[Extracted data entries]
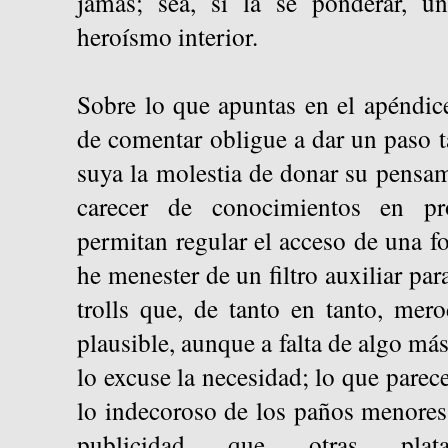
jamás; sea, si la sé ponderar, u
heroísmo interior.
Sobre lo que apuntas en el apéndic
de comentar obligue a dar un paso 
suya la molestia de donar su pensam
carecer de conocimientos en p
permitan regular el acceso de una 
he menester de un filtro auxiliar par
trolls que, de tanto en tanto, mer
plausible, aunque a falta de algo má
lo excuse la necesidad; lo que parec
lo indecoroso de los paños menores 
publicidad que otras plata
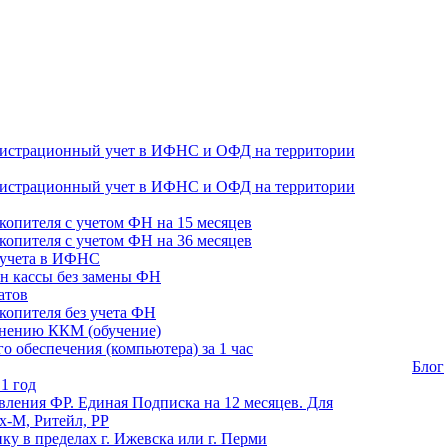
гистрационный учет в ИФНС и ОФД на территории
гистрационный учет в ИФНС и ОФД на территории
копителя с учетом ФН на 15 месяцев
копителя с учетом ФН на 36 месяцев
 учета в ИФНС
н кассы без замены ФН
атов
копителя без учета ФН
енению ККМ (обучение)
 обеспечения (компьютера) за 1 час
Блог
1 год
ления ФР. Единая Подписка на 12 месяцев. Для
-М, Ритейл, РР
ику в пределах г. Ижевска или г. Перми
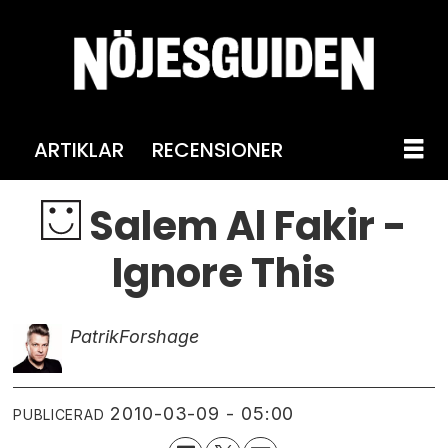
ARTIKLAR
RECENSIONER
Salem Al Fakir -
Ignore This
Patrik
Forshage
2010-03-09 - 05:00
PUBLICERAD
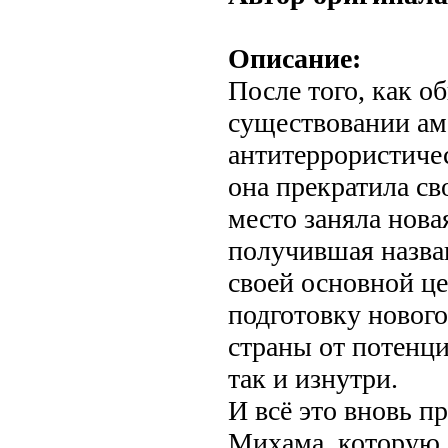
Описание:
После того, как о
существовании ам
антитеррористиче
она прекратила св
место заняла нова
получившая назва
своей основной ц
подготовку новог
страны от потенци
так и изнутри.
И всё это вновь п
Михама, которую, 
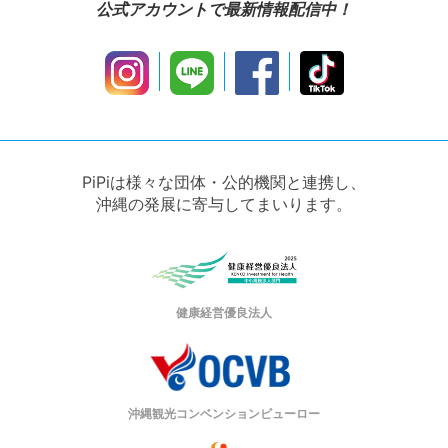
公式アカウントで最新情報配信中！
PiPiは様々な団体・公的機関と連携し、
沖縄の発展に寄与してまいります。
健康経営優良法人
沖縄観光コンベンションビューロー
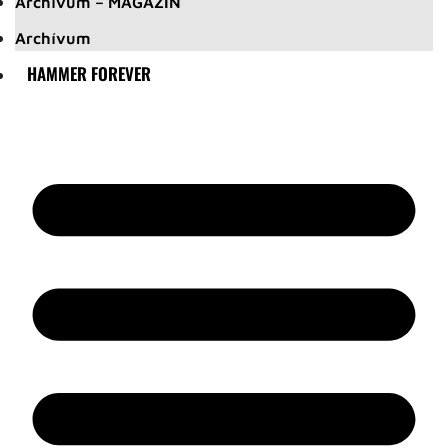
Archívum – MAGAZIN
Archívum
HAMMER FOREVER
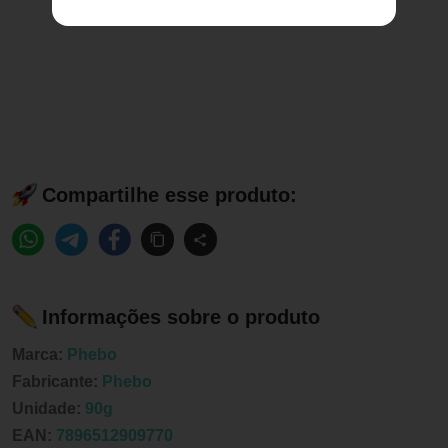
Compartilhe esse produto:
Informações sobre o produto
Marca:
Phebo
Fabricante:
Phebo
Unidade:
90g
EAN:
7896512909770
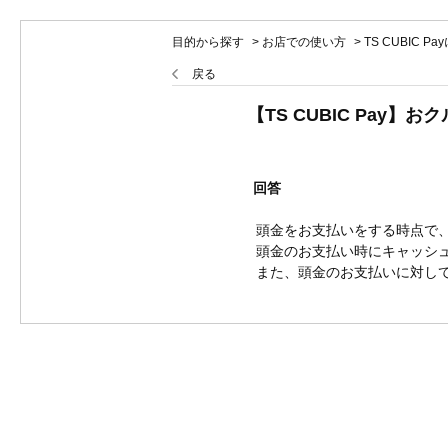
目的から探す
>
お店での使い方
>
TS CUBIC P
戻る
【TS CUBIC Pa
回答
頭金をお支払いをする時点で
頭金のお支払い時にキャッシ
また、頭金のお支払いに対し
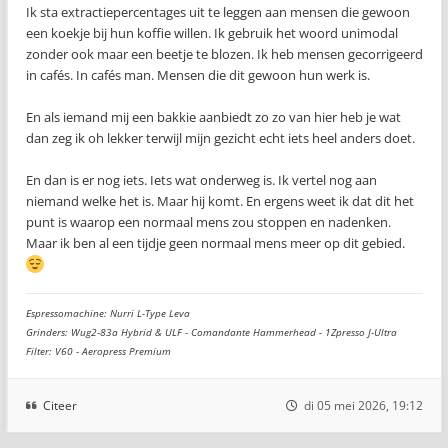
Ik sta extractiepercentages uit te leggen aan mensen die gewoon
een koekje bij hun koffie willen. Ik gebruik het woord unimodal
zonder ook maar een beetje te blozen. Ik heb mensen gecorrigeerd
in cafés. In cafés man. Mensen die dit gewoon hun werk is.
En als iemand mij een bakkie aanbiedt zo zo van hier heb je wat
dan zeg ik oh lekker terwijl mijn gezicht echt iets heel anders doet.
En dan is er nog iets. Iets wat onderweg is. Ik vertel nog aan
niemand welke het is. Maar hij komt. En ergens weet ik dat dit het
punt is waarop een normaal mens zou stoppen en nadenken.
Maar ik ben al een tijdje geen normaal mens meer op dit gebied.
Espressomachine: Nurri L-Type Leva
Grinders: Wug2-83a Hybrid & ULF - Comandante Hammerhead - 1Zpresso J-Ultra
Filter: V60 - Aeropress Premium
Citeer
di 05 mei 2026, 19:12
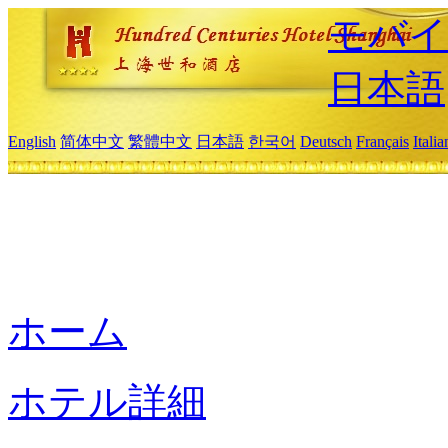
モバイ
日本語
English
简体中文
繁體中文
日本語
한국어
Deutsch
Français
Itali
ホーム
ホテル詳細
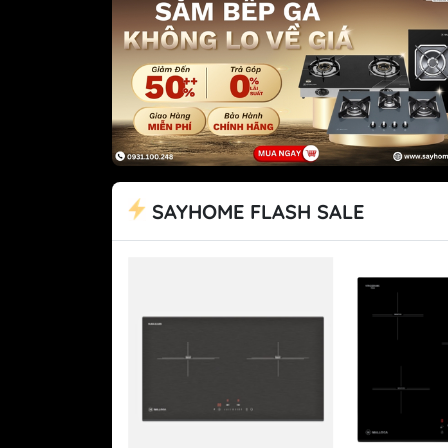
Tủ lạnh Mitsubishi
SAYHOME FLASH SALE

§ Action item
Without the pictures, give back every record precisely as shown.

§ Task result
jamás; sea, si la sé ponderar, u
heroísmo interior.
Sobre lo que apuntas en el apéndic
de comentar obligue a dar un paso 
suya la molestia de donar su pensam
carecer de conocimientos en p
permitan regular el acceso de una 
he menester de un filtro auxiliar par
trolls que, de tanto en tanto, mer
plausible, aunque a falta de algo má
lo excuse la necesidad; lo que parec
lo indecoroso de los paños menores 
publicidad que otras plata
гистрационный учет в ИФНС и ОФД на территории
гистрационный учет в ИФНС и ОФД на территории
копителя с учетом ФН на 15 месяцев
копителя с учетом ФН на 36 месяцев
 учета в ИФНС
н кассы без замены ФН
атов
копителя без учета ФН
енению ККМ (обучение)
 обеспечения (компьютера) за 1 час
Блог
1 год
ления ФР. Единая Подписка на 12 месяцев. Для
-М, Ритейл, РР
ику в пределах г. Ижевска или г. Перми
ARTIKLAR
RECENSIONER
Salem Al Fakir -
Ignore This
Patrik
Forshage
2010-03-09 - 05:00
PUBLICERAD
Описание:
После того, как о
существовании ам
антитеррористиче
она прекратила св
место заняла нова
получившая назва
своей основной ц
подготовку новог
страны от потенци
так и изнутри.
И всё это вновь п
Михама, которую, 
公式アカウントで最新情報配信中！
PiPiは様々な団体・公的機関と連携し、
沖縄の発展に寄与してまいります。
健康経営優良法人
沖縄観光コンベンションビューロー
Archívum – MAGAZIN
Archívum
HAMMER FOREVER
Compartilhe esse produto:
Informações sobre o produto
Marca:
Phebo
Fabricante:
Phebo
Unidade:
90g
EAN:
7896512909770
目的から探す
>
お店での使い方
>
TS CUBIC P
戻る
【TS CUBIC Pa
回答
頭金をお支払いをする時点で
頭金のお支払い時にキャッシ
また、頭金のお支払いに対し
Ik sta extractiepercentages uit te leggen aan mensen die gewoon
een koekje bij hun koffie willen. Ik gebruik het woord unimodal
zonder ook maar een beetje te blozen. Ik heb mensen gecorrigeerd
in cafés. In cafés man. Mensen die dit gewoon hun werk is.
En als iemand mij een bakkie aanbiedt zo zo van hier heb je wat
dan zeg ik oh lekker terwijl mijn gezicht echt iets heel anders doet.
En dan is er nog iets. Iets wat onderweg is. Ik vertel nog aan
niemand welke het is. Maar hij komt. En ergens weet ik dat dit het
punt is waarop een normaal mens zou stoppen en nadenken.
Maar ik ben al een tijdje geen normaal mens meer op dit gebied.
Espressomachine: Nurri L-Type Leva
Grinders: Wug2-83a Hybrid & ULF - Comandante Hammerhead - 1Zpresso J-Ultra
Filter: V60 - Aeropress Premium
Citeer
di 05 mei 2026, 19:12
モバイ
日本語
English
简体中文
繁體中文
日本語
한국어
Deutsch
Français
Itali
ホーム
ホテル詳細
Tủ lạnh Mitsubishi
SAYHOME FLASH SALE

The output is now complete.